Fast forward to the early 1970s. With worsening inflation, rents spiked. President Richard Nixon pushed for temporary rent controls, and that was followed by American cities passing rent regulations, including Berkeley, San Francisco, and Los Angeles.
Unfortunately, in the 1980s and 1990s, the deep-pocketed real estate industry pushed back, aggressively lobbying state legislatures across the country to pass rent control bans or restrictions. Landlords and lobbyists went against the American way of looking out for people.
Today, more than 35 states have laws that stop the expansion of rent control while the real estate industry’s profits, through unfair, excessive rents, go through the roof. Between 2010 and 2019, renters paid a staggering $4.5 trillion to landlords in the U.S, according to Zillow.
Recently, Big Tech and Big Real Estate teamed up to charge wildly inflated rents through a rent-fixing software program by RealPage, which brought about numerous lawsuits and investigations. The software allowed corporate landlords to collude and charge outrageous rents that harmed Americans throughout the nation.
If there was ever time for politicians to protect tenants, now is that time, and the situation is dire. Eviction Lab, the prestigious research institute at Princeton University, found that increasingly unaffordable rents are linked to higher mortality rates. And a wide-ranging study on homelessness by the University of California San Francisco revealed that people ended up living on the streets because of sky-high rents.

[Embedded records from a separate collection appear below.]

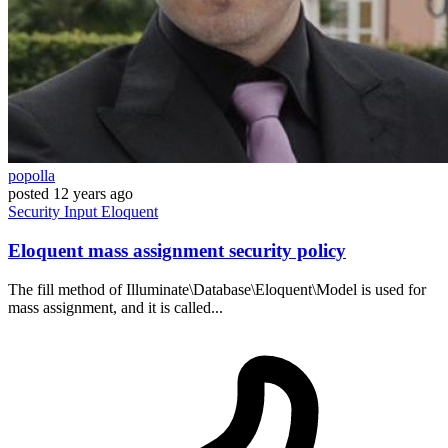
popolla
posted
12 years ago
Security
Input
Eloquent
Eloquent mass assignment security policy
The fill method of Illuminate\Database\Eloquent\Model is used for
mass assignment, and it is called...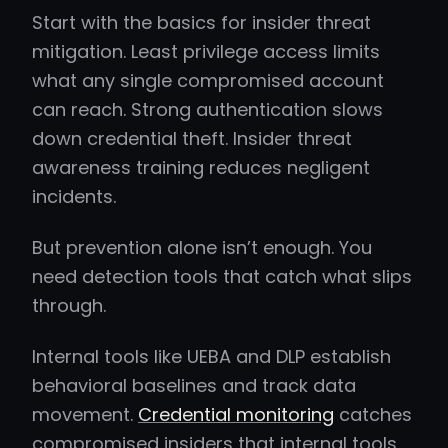
Start with the basics for insider threat
mitigation. Least privilege access limits
what any single compromised account
can reach. Strong authentication slows
down credential theft. Insider threat
awareness training reduces negligent
incidents.
But prevention alone isn’t enough. You
need detection tools that catch what slips
through.
Internal tools like UEBA and DLP establish
behavioral baselines and track data
movement.
Credential monitoring
catches
compromised insiders that internal tools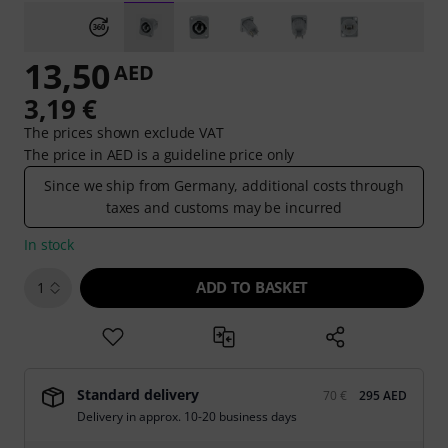
13,50
AED
3,19 €
The prices shown exclude VAT
The price in AED is a guideline price only
Since we ship from Germany, additional costs through
taxes and customs may be incurred
In stock
ADD TO BASKET
1
Standard delivery
70 €
295 AED
Delivery in approx. 10-20 business days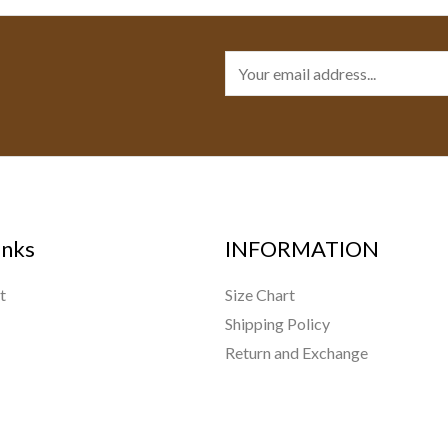
E
m
a
i
l
*
inks
INFORMATION
t
Size Chart
Shipping Policy
Return and Exchange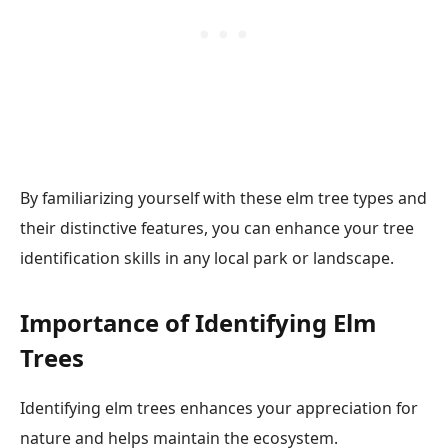
By familiarizing yourself with these elm tree types and
their distinctive features, you can enhance your tree
identification skills in any local park or landscape.
Importance of Identifying Elm
Trees
Identifying elm trees enhances your appreciation for
nature and helps maintain the ecosystem.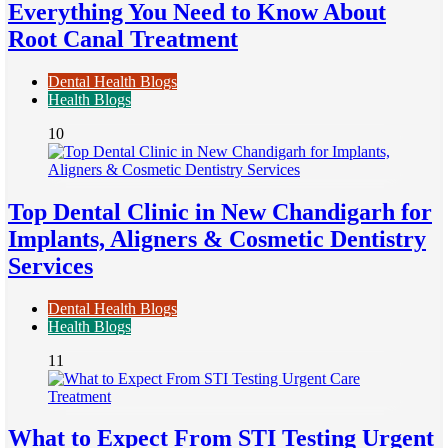
Everything You Need to Know About
Root Canal Treatment
Dental Health Blogs
Health Blogs
10
Top Dental Clinic in New Chandigarh for
Implants, Aligners & Cosmetic Dentistry
Services
Dental Health Blogs
Health Blogs
11
What to Expect From STI Testing Urgent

An urgent way to address these life-threatening problems is to utilize rent control—an American tradition since World War I.

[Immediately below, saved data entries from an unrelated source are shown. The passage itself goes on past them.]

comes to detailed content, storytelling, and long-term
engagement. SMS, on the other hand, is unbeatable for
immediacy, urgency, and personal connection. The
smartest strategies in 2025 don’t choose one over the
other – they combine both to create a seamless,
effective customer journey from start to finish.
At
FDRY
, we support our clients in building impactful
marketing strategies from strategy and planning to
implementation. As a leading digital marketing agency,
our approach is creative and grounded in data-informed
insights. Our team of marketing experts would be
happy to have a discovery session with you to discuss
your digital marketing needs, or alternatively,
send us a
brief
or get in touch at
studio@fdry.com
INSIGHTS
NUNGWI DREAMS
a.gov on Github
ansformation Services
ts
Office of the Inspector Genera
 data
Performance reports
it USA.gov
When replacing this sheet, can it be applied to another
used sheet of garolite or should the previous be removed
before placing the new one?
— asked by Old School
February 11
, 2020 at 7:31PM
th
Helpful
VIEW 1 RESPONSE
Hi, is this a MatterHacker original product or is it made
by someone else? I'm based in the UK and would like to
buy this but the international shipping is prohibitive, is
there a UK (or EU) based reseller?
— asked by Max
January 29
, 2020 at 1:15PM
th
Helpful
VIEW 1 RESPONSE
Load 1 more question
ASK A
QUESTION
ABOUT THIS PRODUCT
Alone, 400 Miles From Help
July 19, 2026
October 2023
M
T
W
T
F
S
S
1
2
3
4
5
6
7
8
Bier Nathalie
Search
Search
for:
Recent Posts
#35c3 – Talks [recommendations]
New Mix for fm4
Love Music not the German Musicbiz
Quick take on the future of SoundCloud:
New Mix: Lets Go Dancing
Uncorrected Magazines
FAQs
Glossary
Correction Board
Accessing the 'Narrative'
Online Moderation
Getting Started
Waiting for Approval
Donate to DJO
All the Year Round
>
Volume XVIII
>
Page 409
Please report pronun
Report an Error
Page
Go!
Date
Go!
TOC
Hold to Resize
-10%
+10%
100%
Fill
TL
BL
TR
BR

But activists believe that rent control isn’t the only tool to fix the housing affordability and homelessness crises. There needs to be a multi-pronged approach called the “3 Ps”: protect tenants through rent control and other renter protections; preserve existing affordable housing, not demolish it to make way for unaffordable luxury housing; and produce new affordable and homeless housing.
Taking care of each other is a part of the American way. Politicians doing the right thing on the behalf of vulnerable tenants is also a part of the American way. Today’s elected officials must continue that work, especially since tenants throughout the country are facing serious risks of death and homelessness. They must immediately utilize rent regulations and the 3 Ps.